We can easily imagine the immensity of the challenge faced by the cast (especially the countertenors) when we consider the cavernous acoustic of the Palais Garnier, designed in the 19th century primarily for ballet, and certainly not for Baroque opera. The auditorium is furnished with a heavy carpet – infamous for dampening acoustics, and of a kind no longer to be found in any other Parisian opera house.

But despite the unimaginative staging and colossal demands on the cast, as well as the absence of Natalie Dessay (who took the star role of Cleopatra two years ago), the dramatic tension and the audience’s attention were successfully held for almost five hours, mainly thanks to the outstanding vocalists.

The most convincing were the two countertenors, each one brilliant in his own way: the moving and sophisticated Lawrence Zazzo in the title role, and the wild and thrilling Christophe Dumaux as Tolomeo. And not to mention the exquisite Armenian mezzo Varduhi Abrahamyan, who totally eclipsed all previous Cornelias.

Lawrence Zazzo as Cesare, in a monochrome costume a living statue of the emperor, sang with thrilling vocal subtlety, precision and sense of nuance, and managed with a unique grace to escape from the ambient stiffness and the one-dimensional, cartoonish nature of the stage director’s reading of this part. His expressivity was measured, and his coloratura more rounded and dazzling than ever before. The refinement of his velvet timbre, strong low register and effortlessly rendered legatos made even the risky and revealing “Empio, diro, tu sei” sound flawless, sincere and free from heavy Baroque formalism.

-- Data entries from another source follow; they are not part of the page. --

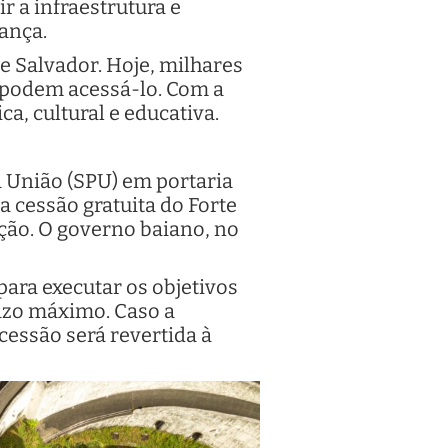
ir a infraestrutura e
ança.
e Salvador. Hoje, milhares
o podem acessá-lo. Com a
a, cultural e educativa.
da União (SPU) em portaria
a cessão gratuita do Forte
ção. O governo baiano, no
 para executar os objetivos
razo máximo. Caso a
cessão será revertida à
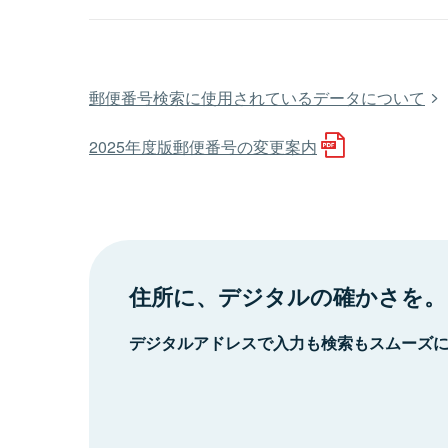
郵便番号検索に使用されているデータについて
2025年度版郵便番号の変更案内
住所に、デジタルの確かさを。
デジタルアドレスで入力も検索もスムーズ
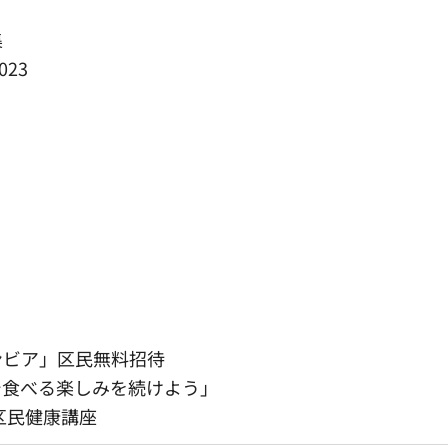
集
23
ンビア」区民無料招待
で食べる楽しみを続けよう」
講座​​​​​​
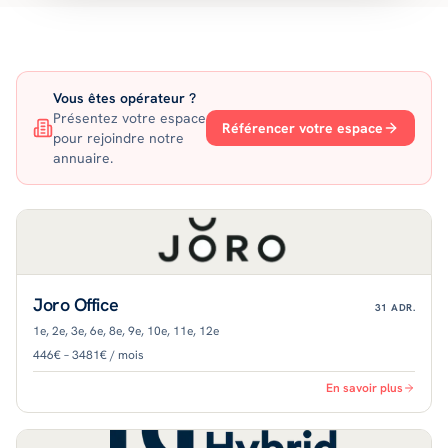
Vous êtes opérateur ?
Présentez votre espace
Référencer votre espace
pour rejoindre notre
annuaire.
Joro Office
31
ADR.
1e, 2e, 3e, 6e, 8e, 9e, 10e, 11e, 12e
446€ – 3481€ / mois
En savoir plus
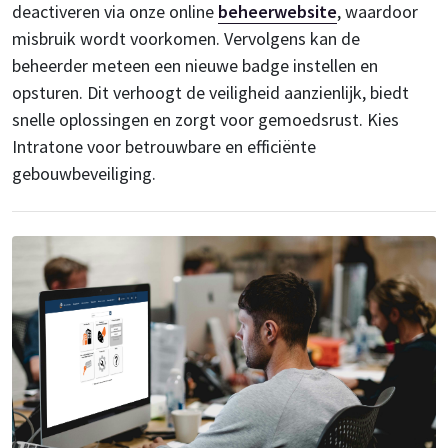
deactiveren via onze online
beheerwebsite
, waardoor
misbruik wordt voorkomen. Vervolgens kan de
beheerder meteen een nieuwe badge instellen en
opsturen. Dit verhoogt de veiligheid aanzienlijk, biedt
snelle oplossingen en zorgt voor gemoedsrust. Kies
Intratone voor betrouwbare en efficiënte
gebouwbeveiliging.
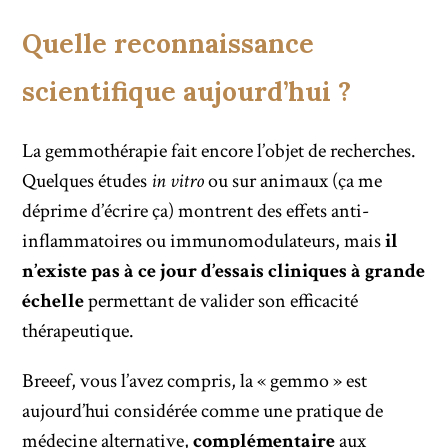
Quelle reconnaissance
scientifique aujourd’hui ?
La gemmothérapie fait encore l’objet de recherches.
Quelques études
in vitro
ou sur animaux (ça me
déprime d’écrire ça) montrent des effets anti-
inflammatoires ou immunomodulateurs, mais
il
n’existe pas à ce jour d’essais cliniques à grande
échelle
permettant de valider son efficacité
thérapeutique.
Breeef, vous l’avez compris, la « gemmo » est
aujourd’hui considérée comme une pratique de
médecine alternative,
complémentaire
aux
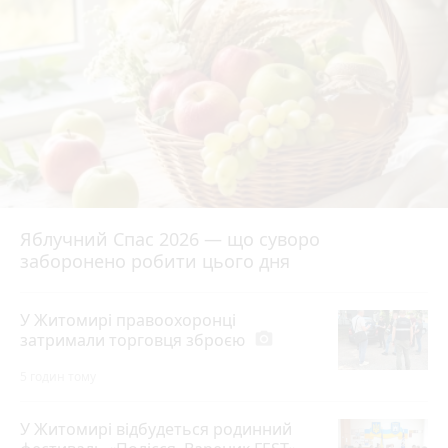
Яблучний Спас 2026 — що суворо
заборонено робити цього дня
У Житомирі правоохоронці
затримали торговця зброєю
photo_camera
5 годин тому
У Житомирі відбудеться родинний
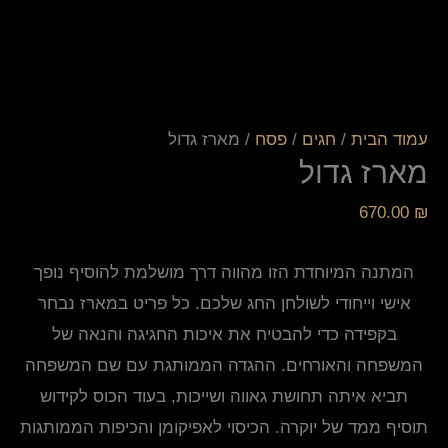
עמוד הבית
/
חגים
/
פסח
/ מארז גדול
מארז גדול
670.00
₪
המתנה המיוחדת הזו מהווה דרך מושלמת להוסיף נופך
אישי וייחודי לשולחן החג שלכם. כל פריט במארז נבחר
בקפידה כדי להבטיח את איכות החגיגה והנאה של
המשפחה והאורחים. ההגדה הממותגת עם שם המשפחה
תביא איתה תחושת גאווה ושייכות, בעוד הכוס לקידוש
תוסיף ממד של יוקרה. הכיסוי לאפיקומן והכיפות הממותגות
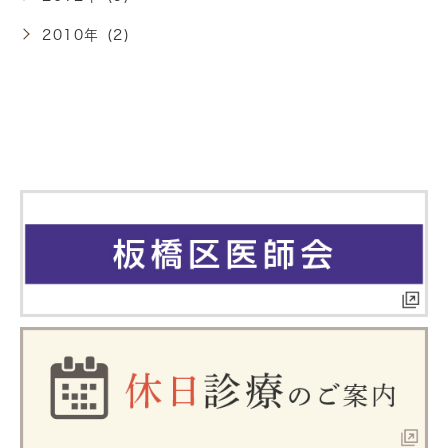
2010年 (2)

In the love duet “Caro, bella!” with Sandrine Piau (Cleopatra), Zazzo successfully brought to life Cesare’s most fragile and human side with natural grace and maturity without ever succumbing to maudlin gloom. Sandrine Piau, in the role of Cleopatra, was almost convincing as the infatuated Egyptian ruler, though her opening “Non disperar” lacked sparkle and her coloratura was often too close to the sharp side.

As Cleopatra’s brother Tolomeo, French countertenor Christophe Dumaux demonstrated once more why several opera companies insist on having him in this role. His Tolomeo in last year’s scandalous Cesare production at the Salzburg Festival highlighted his huge theatrical talent and remarkable vocal capacity, often unjustifiably left in the shadows. Without a doubt the best French countertenor, as René Jacobs recently remarked, Dumaux never gives a performance that lacks personality. And though Pelly’s staging and costume reduced Tolomeo to an almost comic character, Christophe Dumaux, with his unique and dazzling alto timbre, virtuously rounded in the middle and low ranges, successfully reminded us one more time that Handel’s works are primarily all about flesh, blood and passion.

Mezzo-soprano Varduhi Abrahamyan was one of the best Cornelias I have ever heard and, just like Christophe Dumaux, certainly deserves much more attention from opera companies. Karine Deshayes sang Sesto without the requisite emotional involvement and depth, thereby failing to persuade us that “Svegliatevi nel core” and “L’angue ofesso mai riposa” are among the most inventive and vibrant melodies Handel ever wrote. Dominique Visse with his inimitable timbre, was, as always, a perfect Nireno.

Though Emannuelle Haïm’s hefty and all-too-often harsh conducting sometimes lacked nuance – and, oddly enough, suited Laurent Pelly’s staging – this production of Giulio Cesare is still opera to savour.